Heaney uses simple language in his first verse. This gives the reader an impression that it is written from the perspective of a young child who is viewing everything. He alos uses onomatopoeia with words like 'slobber', 'slap' and 'plop'. These all help with the imagery; making the reader feel like he/she is there. Heaney also emphasises the child's perspective in the lines 'Miss Walls would tell us.......and this was the frog spawn'. In these lines there is no punctuation so it seems rushed as if a child is all excited and wants to tell it because it is important.
In the first verse Heaney makes you see what he is writing. He includes things like 'Frog spawn grew like clotted water'. Another simile he uses in this verse is 'Bluebottles wove a strong gauze of sound around the smell' The effect this gives me is that the flies are gathering round a smell and the sound they are making is loud. Normally single flie doesnt make a lot of noise but Heaney shows that a lot of flies makes a strond sound. Again in the second verse he uses similies and metaphors. An example of both would be 'Poised liek mud grenades' as a simile. The image this gives the reader is that the frogs are sitting on lillies, still, like little grenades; and 'Air was thick with a base chorus' as a metaphor. This conveys an image of a big wall of a long, deep sound made by the frogs. The image I get in my head is over a foggy area with a swamp and this very deep sound coming from out of no-where.

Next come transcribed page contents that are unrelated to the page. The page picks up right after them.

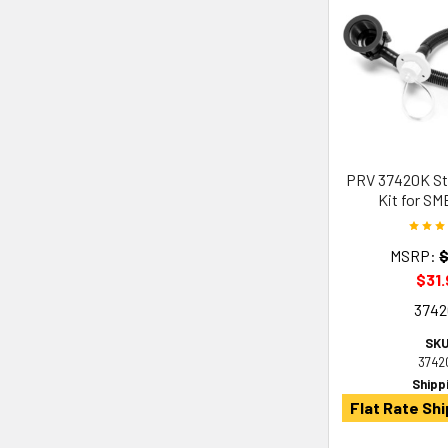
PRV 37420K Str
Kit for SM
MSRP:
$
$31.
374
SKU
3742
Shipp
Flat Rate Shi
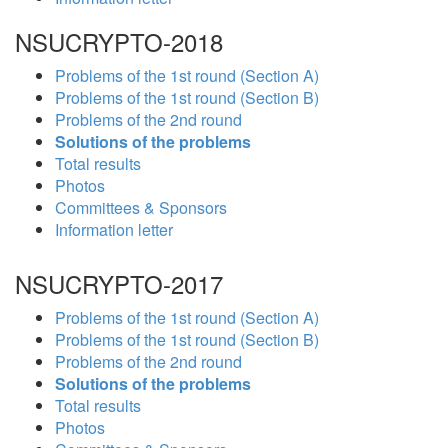
NSUCRYPTO-2018
Problems of the 1st round (Section A)
Problems of the 1st round (Section B)
Problems of the 2nd round
Solutions of the problems
Total results
Photos
Committees & Sponsors
Information letter
NSUCRYPTO-2017
Problems of the 1st round (Section A)
Problems of the 1st round (Section B)
Problems of the 2nd round
Solutions of the problems
Total results
Photos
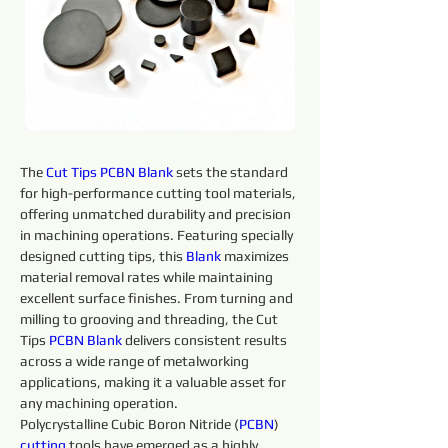
The 
Cut Tips 
PCBN
Blank 
sets the standard 
for high-performance cutting tool materials, 
offering unmatched durability and precision 
in machining operations. Featuring specially 
designed cutting tips, this 
Blank 
maximizes 
material removal rates while maintaining 
excellent surface finishes. From turning and 
milling to grooving and threading, the Cut 
Tips 
PCBN
Blank 
delivers consistent results 
across a wide range of metalworking 
applications, making it a valuable asset for 
any machining operation.
Polycrystalline Cubic Boron Nitride (
PCBN
) 
cutting 
tools have emerged as a highly 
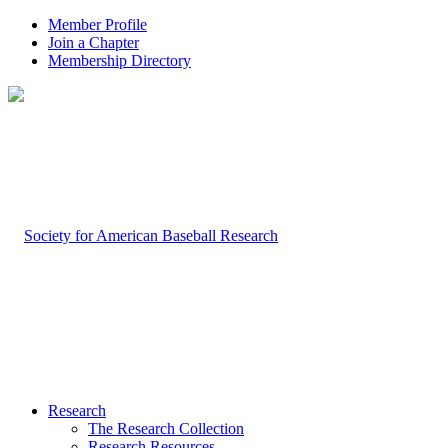
Member Profile
Join a Chapter
Membership Directory
Research
The Research Collection
Research Resources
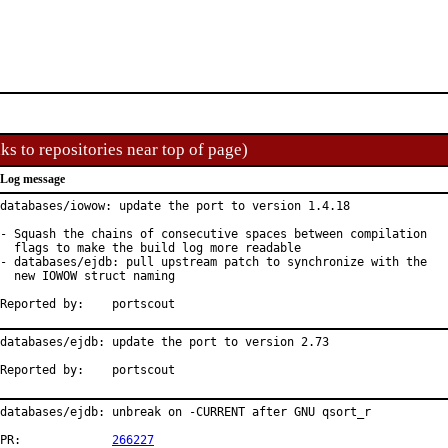
ks to repositories near top of page)
Log message
databases/iowow: update the port to version 1.4.18

- Squash the chains of consecutive spaces between compilation

  flags to make the build log more readable

- databases/ejdb: pull upstream patch to synchronize with the

  new IOWOW struct naming

Reported by:	portscout
databases/ejdb: update the port to version 2.73

Reported by:	portscout
databases/ejdb: unbreak on -CURRENT after GNU qsort_r

PR:		
266227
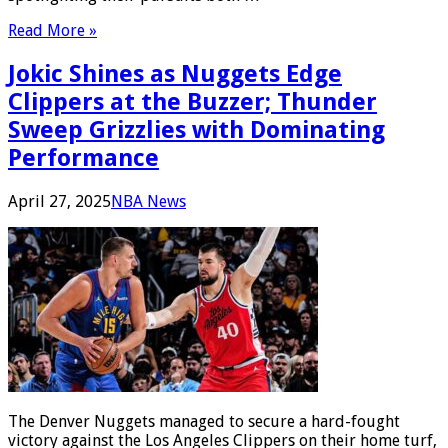
Read More »
Jokic Shines as Nuggets Edge
Clippers at the Buzzer; Thunder
Sweep Grizzlies with Dominating
Performance
April 27, 2025
NBA News
The Denver Nuggets managed to secure a hard-fought
victory against the Los Angeles Clippers on their home turf,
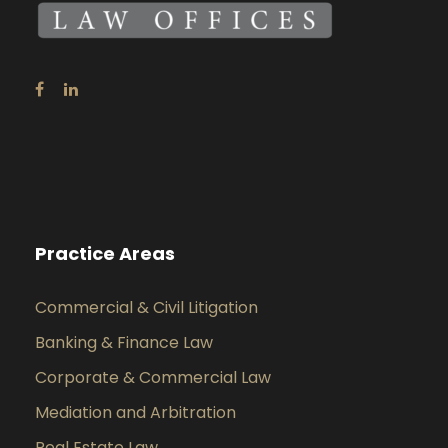
Practice Areas
Commercial & Civil Litigation
Banking & Finance Law
Corporate & Commercial Law
Mediation and Arbitration
Real Estate Law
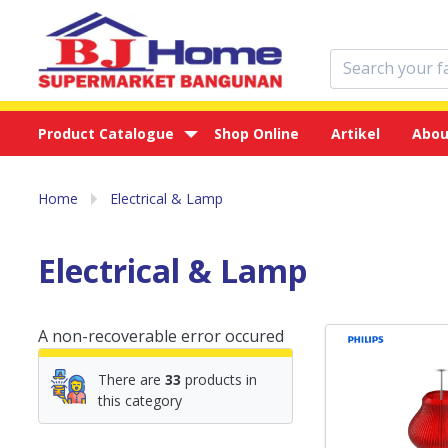
Product Catalogue
Shop Online
Artikel
Abou
Home
Electrical & Lamp
Electrical & Lamp
A non-recoverable error occured
There are
33
products in
this category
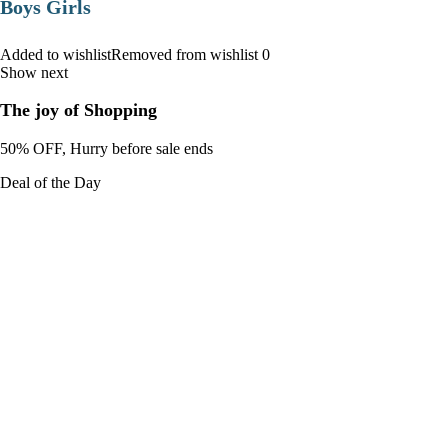
Boys Girls
Added to wishlistRemoved from wishlist 0
Show next
The joy of Shopping
50% OFF, Hurry before sale ends
Deal of the Day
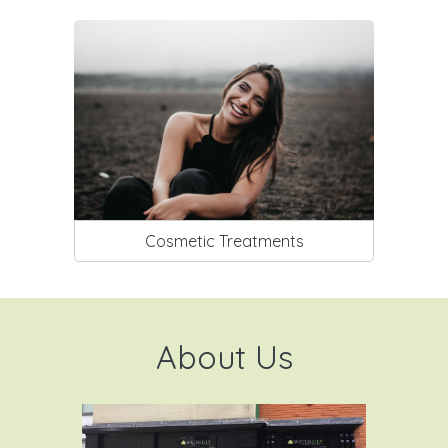
Cosmetic Treatments
About Us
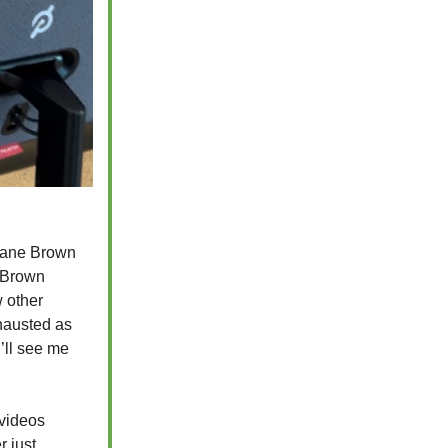
 Kane Brown
e Brown
w other
xhausted as
’ll see me
 videos
r just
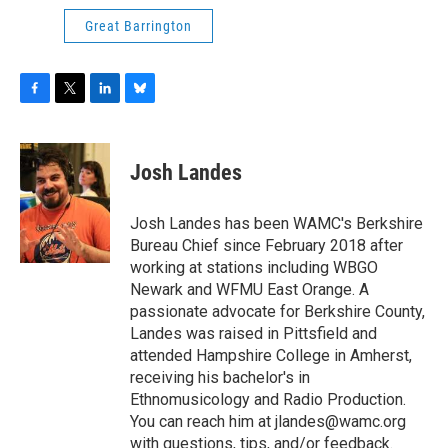
Great Barrington
F
T
L
B
a
w
i
l
c
i
n
u
e
t
k
e
Josh Landes
b
t
e
s
o
e
d
k
o
r
I
y
Josh Landes has been WAMC's Berkshire
k
n
Bureau Chief since February 2018 after
working at stations including WBGO
Newark and WFMU East Orange. A
passionate advocate for Berkshire County,
Landes was raised in Pittsfield and
attended Hampshire College in Amherst,
receiving his bachelor's in
Ethnomusicology and Radio Production.
You can reach him at jlandes@wamc.org
with questions, tips, and/or feedback.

The big idea that i get from reading this poem is that there is a movement from the first verse to the second verse that charts the movement from innocence to experiance. it shows that there is a growing-up stage we all go through. it also tells me that life isn't as simple as you may think when you're young. things are always seen differently when you are a child but when u grow up and begin to learn about what you thought were innocent things, you begin to feel life isn't as easy as you had originally thought.